Luiji Vilain smiling and holding Minnesota Viking football helmet

Ottawa’s Luiji Vilain will never forget playing his very first NFL game last fall, and what it felt like to run onto the field for the first time to kick off his rookie season with the Minnesota Vikings.


“That’s the dream,” Vilain said. “It was a very special, special moment. It was everything that I had worked for, you know? It made everything that I went through in college – the grind, the process, everything that I went through – all worth it. And I want to continue to have that feeling every year, every game, every Sunday during the season.
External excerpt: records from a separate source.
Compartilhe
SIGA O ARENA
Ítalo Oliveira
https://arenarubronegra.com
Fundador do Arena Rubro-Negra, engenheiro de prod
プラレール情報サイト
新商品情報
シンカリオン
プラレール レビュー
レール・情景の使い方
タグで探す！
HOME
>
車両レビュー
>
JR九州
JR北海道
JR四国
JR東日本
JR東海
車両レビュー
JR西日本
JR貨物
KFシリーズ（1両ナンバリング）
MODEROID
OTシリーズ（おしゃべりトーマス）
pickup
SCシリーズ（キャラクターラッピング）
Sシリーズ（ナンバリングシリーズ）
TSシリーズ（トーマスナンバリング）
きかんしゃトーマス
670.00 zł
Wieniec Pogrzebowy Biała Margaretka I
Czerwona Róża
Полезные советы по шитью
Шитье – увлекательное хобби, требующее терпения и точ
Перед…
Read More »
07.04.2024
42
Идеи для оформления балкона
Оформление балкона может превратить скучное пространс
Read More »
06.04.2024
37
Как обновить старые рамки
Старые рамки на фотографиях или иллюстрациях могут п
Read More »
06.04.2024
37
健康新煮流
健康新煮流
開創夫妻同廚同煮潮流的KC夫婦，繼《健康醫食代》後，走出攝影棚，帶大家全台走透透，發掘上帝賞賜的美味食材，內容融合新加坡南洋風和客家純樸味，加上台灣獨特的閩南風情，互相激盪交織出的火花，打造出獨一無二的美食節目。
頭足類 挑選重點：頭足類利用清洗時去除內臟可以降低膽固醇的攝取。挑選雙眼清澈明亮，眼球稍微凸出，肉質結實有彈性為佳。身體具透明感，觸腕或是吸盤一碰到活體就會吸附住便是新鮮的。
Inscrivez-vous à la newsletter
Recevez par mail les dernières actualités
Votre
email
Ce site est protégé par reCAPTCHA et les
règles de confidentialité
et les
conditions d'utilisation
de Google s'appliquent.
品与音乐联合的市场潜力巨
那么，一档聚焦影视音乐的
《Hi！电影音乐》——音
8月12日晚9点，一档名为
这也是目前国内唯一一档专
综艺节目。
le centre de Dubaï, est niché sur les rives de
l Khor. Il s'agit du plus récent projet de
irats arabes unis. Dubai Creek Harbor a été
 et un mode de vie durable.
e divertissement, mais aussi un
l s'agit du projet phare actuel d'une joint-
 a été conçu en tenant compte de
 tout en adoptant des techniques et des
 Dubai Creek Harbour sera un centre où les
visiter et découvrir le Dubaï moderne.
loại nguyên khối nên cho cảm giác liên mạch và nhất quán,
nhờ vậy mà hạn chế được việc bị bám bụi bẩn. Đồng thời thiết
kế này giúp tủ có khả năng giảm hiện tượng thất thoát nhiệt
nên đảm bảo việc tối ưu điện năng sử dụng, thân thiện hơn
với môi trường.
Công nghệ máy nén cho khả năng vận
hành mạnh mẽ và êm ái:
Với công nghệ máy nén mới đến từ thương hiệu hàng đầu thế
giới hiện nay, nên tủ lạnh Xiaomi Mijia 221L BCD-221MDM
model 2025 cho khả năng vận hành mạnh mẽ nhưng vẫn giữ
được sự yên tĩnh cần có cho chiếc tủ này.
So yeah, that was just a special moment.”


Now the former Lester B. Pearson High School student wants to help Ottawa’s young football players have their special moment someday. The 25-year-old was back home in Ottawa this summer, hosting the first annual Luiji Vilain Football Camp and helping fuel the dreams of kids who share his pro football dream.


Vilain hosted the event at the The Dome at Louis Riel Secondary School in Gloucester, and was joined by fellow Ottawans Jesse Luketa (Arizona Cardinals), Jonathan Sutherland (Seattle Seahawks), along with several Ottawa REDBLACKS players including Jeremiah Masoli, Justin Hardy, and Alonzo Addae.


Vilain’s former coach, Victor Tedondo, served as the camp’s head coach. Tedondo is the owner of Gridiron Academy and won The City of Ottawa’s Brian Kilrea Award for Excellence in Coaching in 2019.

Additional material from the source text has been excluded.